■ Work to be completed
In the records below, repeat exactly the lines between the line holding "appearance but also maintains the natural" and the line holding "inspections, cleaning, and", inclusive, and drop the pictures.

Transcribed page contents
"""
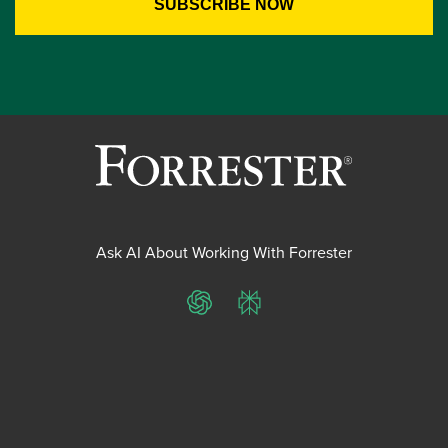
Ask AI About Working With Forrester
ChatGPT
Perplexity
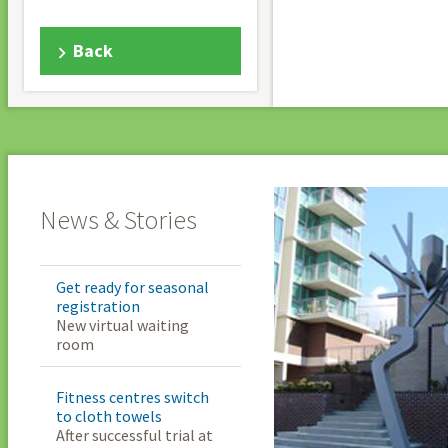
Back
News & Stories
Get ready for seasonal
registration
New virtual waiting
room
Fitness centres switch
to cloth towels
After successful trial at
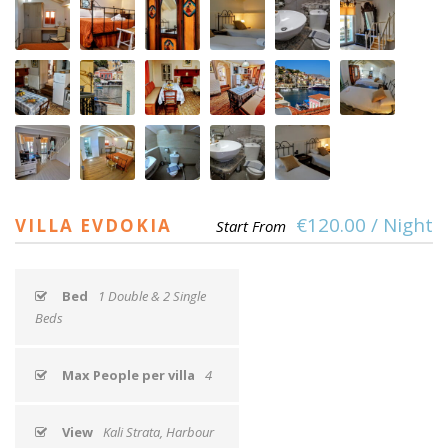
€120.00 / Night
VILLA EVDOKIA
Start From
Bed
1 Double & 2 Single
Beds
Max People per villa
4
View
Kali Strata, Harbour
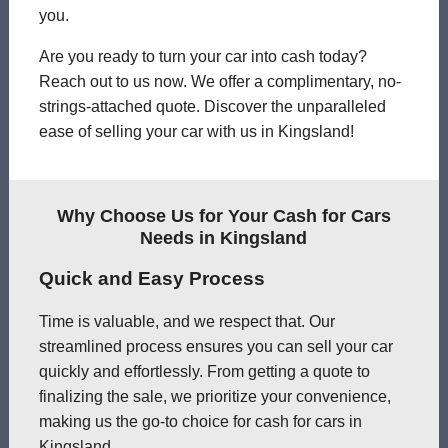
you.
Are you ready to turn your car into cash today?
Reach out to us now. We offer a complimentary, no-
strings-attached quote. Discover the unparalleled
ease of selling your car with us in Kingsland!
Why Choose Us for Your Cash for Cars
Needs in Kingsland
Quick and Easy Process
Time is valuable, and we respect that. Our
streamlined process ensures you can sell your car
quickly and effortlessly. From getting a quote to
finalizing the sale, we prioritize your convenience,
making us the go-to choice for cash for cars in
Kingsland.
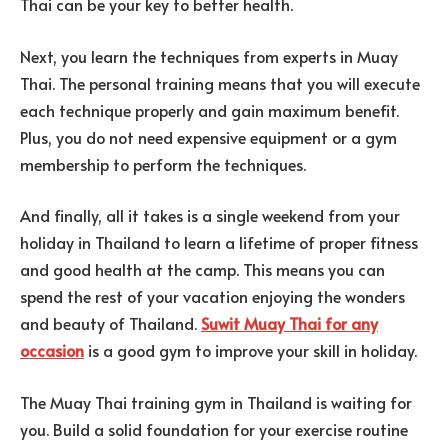
Thai can be your key to better health.
Next, you learn the techniques from experts in Muay
Thai. The personal training means that you will execute
each technique properly and gain maximum benefit.
Plus, you do not need expensive equipment or a gym
membership to perform the techniques.
And finally, all it takes is a single weekend from your
holiday in Thailand to learn a lifetime of proper fitness
and good health at the camp. This means you can
spend the rest of your vacation enjoying the wonders
and beauty of Thailand.
Suwit Muay Thai for any
occasion
is a good gym to improve your skill in holiday.
The Muay Thai training gym in Thailand is waiting for
you. Build a solid foundation for your exercise routine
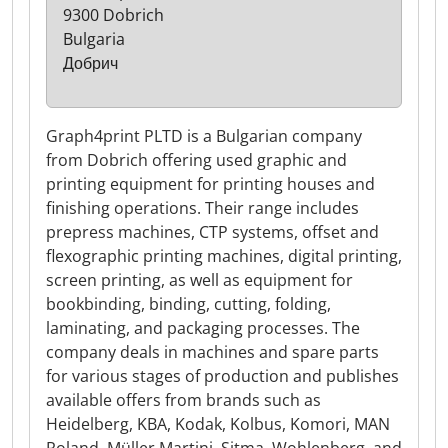
9300 Dobrich
Bulgaria
Добрич
Graph4print PLTD is a Bulgarian company
from Dobrich offering used graphic and
printing equipment for printing houses and
finishing operations. Their range includes
prepress machines, CTP systems, offset and
flexographic printing machines, digital printing,
screen printing, as well as equipment for
bookbinding, binding, cutting, folding,
laminating, and packaging processes. The
company deals in machines and spare parts
for various stages of production and publishes
available offers from brands such as
Heidelberg, KBA, Kodak, Kolbus, Komori, MAN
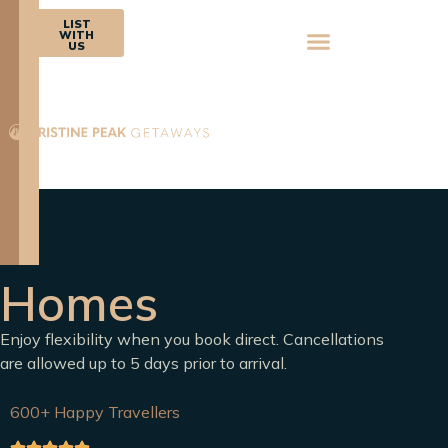
BOOK
LIST
NOW
WITH
US
Homes
Enjoy flexibility when you book direct. Cancellations
are allowed up to 5 days prior to arrival.
600+ Happy Travellers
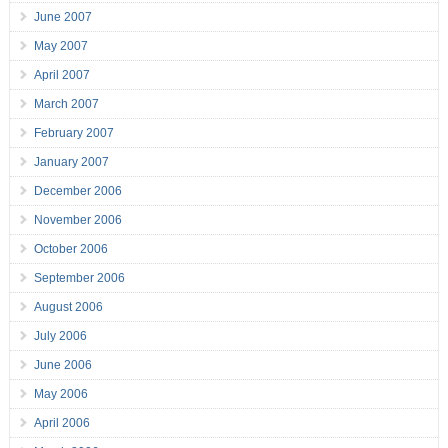
June 2007
May 2007
April 2007
March 2007
February 2007
January 2007
December 2006
November 2006
October 2006
September 2006
August 2006
July 2006
June 2006
May 2006
April 2006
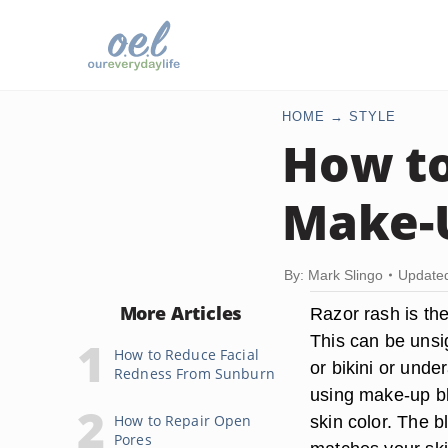
HOME
STYLE
How to
Make-
By: Mark Slingo
Update
More Articles
Razor rash is the
This can be unsi
How to Reduce Facial
or bikini or unde
Redness From Sunburn
using make-up bl
How to Repair Open
skin color. The b
Pores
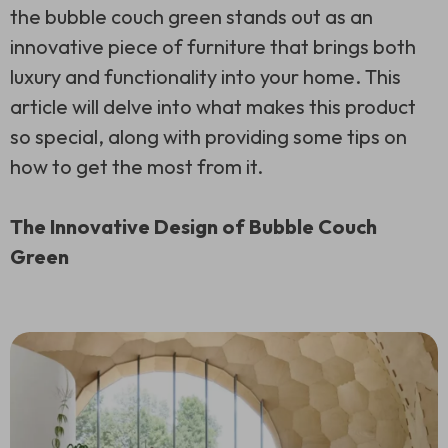
the bubble couch green stands out as an
innovative piece of furniture that brings both
luxury and functionality into your home. This
article will delve into what makes this product
so special, along with providing some tips on
how to get the most from it.
The Innovative Design of Bubble Couch
Green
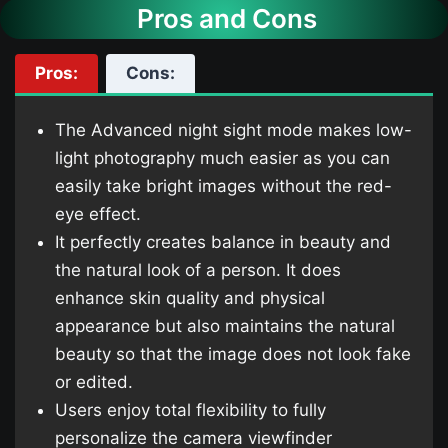
Pros and Cons
Pros:
Cons:
The Advanced night sight mode makes low-
light photography much easier as you can
easily take bright images without the red-
eye effect.
It perfectly creates balance in beauty and
the natural look of a person. It does
enhance skin quality and physical
appearance but also maintains the natural
beauty so that the image does not look fake
or edited.
Users enjoy total flexibility to fully
personalize the camera viewfinder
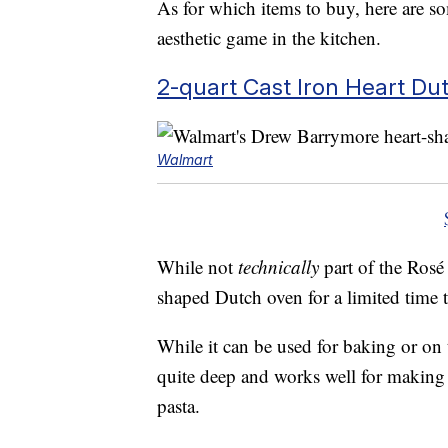
As for which items to buy, here are so
aesthetic game in the kitchen.
2-quart Cast Iron Heart D
Walmart
While not
technically
part of the Rosé 
shaped Dutch oven for a limited time t
While it can be used for baking or on t
quite deep and works well for making 
pasta.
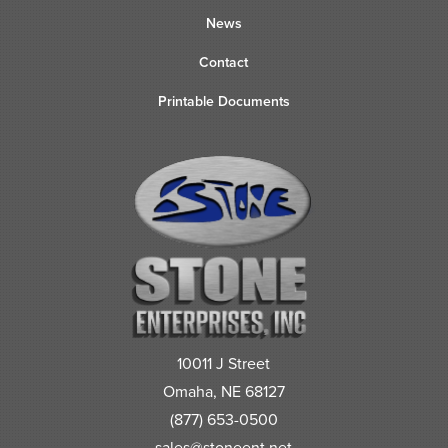
News
Contact
Printable Documents
10011 J Street
Omaha, NE 68127
(877) 653-0500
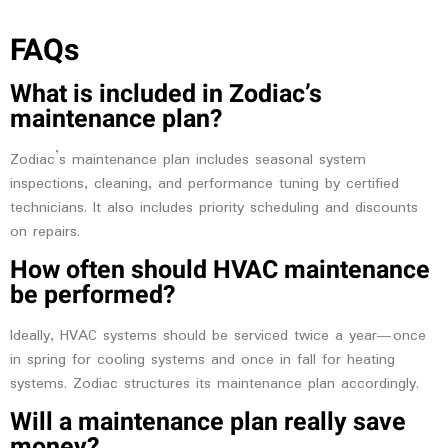
FAQs
What is included in Zodiac’s
maintenance plan?
Zodiac’s maintenance plan includes seasonal system
inspections, cleaning, and performance tuning by certified
technicians. It also includes priority scheduling and discounts
on repairs.
How often should HVAC maintenance
be performed?
Ideally, HVAC systems should be serviced twice a year—once
in spring for cooling systems and once in fall for heating
systems. Zodiac structures its maintenance plan accordingly.
Will a maintenance plan really save
money?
"""
■ Result
appearance but also maintains the natural
beauty so that the image does not look fake
or edited.
Users enjoy total flexibility to fully
personalize the camera viewfinder
As for which items to buy, here are so
aesthetic game in the kitchen.
2-quart Cast Iron Heart D
Walmart
While not
technically
part of the Rosé 
shaped Dutch oven for a limited time t
While it can be used for baking or on t
quite deep and works well for making 
pasta.
News
Contact
Printable Documents
10011 J Street
Omaha, NE 68127
(877) 653-0500
FAQs
What is included in Zodiac’s
maintenance plan?
Zodiac’s maintenance plan includes seasonal system
inspections, cleaning, and performance tuning by certified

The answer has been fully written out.